In the eyes of the world, Scotland and tartan go hand-in-hand. But did you know that for more than a hundred years, Bannockburn near Stirling was at the heart of the tartan manufacturing industry?
This tartan sample was made by Wilson’s of Bannockburn in the early 19th century. Also known as Old MacGregor, it is romantically called ‘Rob Roy’ tartan, named after the eponymous Scottish outlaw who became a folk hero during the Victorian era.
William Wilson was a weaver and chapman (a seller of cloth), who set up his business in Bannockburn in 1759. By 1785, he owned 12 looms and had created a wholesale manufacturing business producing tartan and other cloth for customers ranging from the northern Highlands to the West Indies.
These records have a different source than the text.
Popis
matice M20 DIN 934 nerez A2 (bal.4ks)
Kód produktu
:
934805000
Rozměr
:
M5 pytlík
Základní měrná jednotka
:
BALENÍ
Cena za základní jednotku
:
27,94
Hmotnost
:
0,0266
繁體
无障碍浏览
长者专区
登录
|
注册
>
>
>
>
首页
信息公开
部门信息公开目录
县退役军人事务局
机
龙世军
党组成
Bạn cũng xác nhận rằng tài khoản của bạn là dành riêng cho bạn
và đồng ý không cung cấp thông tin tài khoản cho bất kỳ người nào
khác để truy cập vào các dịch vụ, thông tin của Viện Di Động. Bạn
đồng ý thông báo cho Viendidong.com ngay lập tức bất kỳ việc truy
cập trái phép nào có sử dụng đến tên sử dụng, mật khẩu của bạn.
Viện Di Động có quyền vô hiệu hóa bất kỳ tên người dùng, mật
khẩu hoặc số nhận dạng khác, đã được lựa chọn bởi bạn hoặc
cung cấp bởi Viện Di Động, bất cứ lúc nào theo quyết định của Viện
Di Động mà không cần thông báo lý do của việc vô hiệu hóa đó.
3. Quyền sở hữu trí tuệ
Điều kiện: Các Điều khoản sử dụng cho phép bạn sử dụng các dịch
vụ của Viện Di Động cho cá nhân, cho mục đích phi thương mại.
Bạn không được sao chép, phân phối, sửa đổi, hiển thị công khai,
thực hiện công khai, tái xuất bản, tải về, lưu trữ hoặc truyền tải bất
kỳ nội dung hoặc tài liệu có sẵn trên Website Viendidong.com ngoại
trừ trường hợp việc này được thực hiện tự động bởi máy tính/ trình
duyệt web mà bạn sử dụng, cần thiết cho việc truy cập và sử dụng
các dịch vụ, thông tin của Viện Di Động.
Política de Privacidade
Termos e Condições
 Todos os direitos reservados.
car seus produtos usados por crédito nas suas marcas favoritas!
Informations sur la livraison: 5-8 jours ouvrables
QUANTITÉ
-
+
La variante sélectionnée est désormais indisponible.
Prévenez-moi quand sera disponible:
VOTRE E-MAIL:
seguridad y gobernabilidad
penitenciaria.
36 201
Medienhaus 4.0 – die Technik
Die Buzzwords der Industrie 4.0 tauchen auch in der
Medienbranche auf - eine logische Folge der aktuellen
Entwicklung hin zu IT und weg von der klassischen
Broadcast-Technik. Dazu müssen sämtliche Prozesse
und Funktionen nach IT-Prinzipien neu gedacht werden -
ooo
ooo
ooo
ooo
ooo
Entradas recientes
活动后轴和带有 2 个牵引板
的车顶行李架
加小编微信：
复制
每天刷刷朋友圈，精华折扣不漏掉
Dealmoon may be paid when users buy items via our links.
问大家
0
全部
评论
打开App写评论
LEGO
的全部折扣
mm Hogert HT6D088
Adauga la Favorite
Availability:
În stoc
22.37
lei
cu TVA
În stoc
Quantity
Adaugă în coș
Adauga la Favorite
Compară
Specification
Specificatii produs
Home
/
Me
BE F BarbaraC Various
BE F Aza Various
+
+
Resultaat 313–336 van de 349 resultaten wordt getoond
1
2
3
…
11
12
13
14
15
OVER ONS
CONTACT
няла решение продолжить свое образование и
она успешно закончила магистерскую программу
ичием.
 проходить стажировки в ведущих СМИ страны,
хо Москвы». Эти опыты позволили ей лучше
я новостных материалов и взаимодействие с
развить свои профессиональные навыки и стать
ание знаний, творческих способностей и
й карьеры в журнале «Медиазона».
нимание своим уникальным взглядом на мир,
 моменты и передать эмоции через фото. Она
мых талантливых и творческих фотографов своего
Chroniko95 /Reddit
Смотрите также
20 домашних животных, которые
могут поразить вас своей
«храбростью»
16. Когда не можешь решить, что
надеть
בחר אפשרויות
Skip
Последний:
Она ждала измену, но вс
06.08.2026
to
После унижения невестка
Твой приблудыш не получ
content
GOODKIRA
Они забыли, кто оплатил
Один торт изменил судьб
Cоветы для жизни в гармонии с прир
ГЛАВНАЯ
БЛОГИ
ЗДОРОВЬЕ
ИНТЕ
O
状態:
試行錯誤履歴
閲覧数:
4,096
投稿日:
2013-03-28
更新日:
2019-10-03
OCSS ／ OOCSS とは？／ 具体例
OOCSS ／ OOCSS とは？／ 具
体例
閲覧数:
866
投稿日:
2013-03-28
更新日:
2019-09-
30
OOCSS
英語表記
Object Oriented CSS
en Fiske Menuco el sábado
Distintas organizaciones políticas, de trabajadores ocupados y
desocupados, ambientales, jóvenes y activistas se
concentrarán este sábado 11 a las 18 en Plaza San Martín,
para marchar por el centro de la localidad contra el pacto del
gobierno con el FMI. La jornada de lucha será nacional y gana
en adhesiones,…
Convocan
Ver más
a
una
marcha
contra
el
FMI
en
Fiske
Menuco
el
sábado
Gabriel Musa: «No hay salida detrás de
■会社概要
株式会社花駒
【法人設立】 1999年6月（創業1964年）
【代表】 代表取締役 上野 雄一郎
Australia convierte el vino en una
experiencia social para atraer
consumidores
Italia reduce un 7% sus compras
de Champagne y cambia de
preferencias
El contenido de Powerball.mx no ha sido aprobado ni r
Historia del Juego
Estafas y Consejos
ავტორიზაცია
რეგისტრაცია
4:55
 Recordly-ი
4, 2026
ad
Wilson’s biggest customer was, however, the British Army. After the failed 1745 Jacobite Rising, the wearing of Highland dress by all men was prohibited by the Act of Proscription in 1746. Harsh penalties were imposed, including imprisonment and transportation. The Act excluded the British Army; the many Scottish Regiments created during the second half of the 18th century were encouraged to wear the plaid. Regiments gradually adopted their own tartans – the earliest was the Black Watch, created in 1739. Wilson’s provided the cloth that dressed most of the Scottish soldiers fighting on fronts across the world.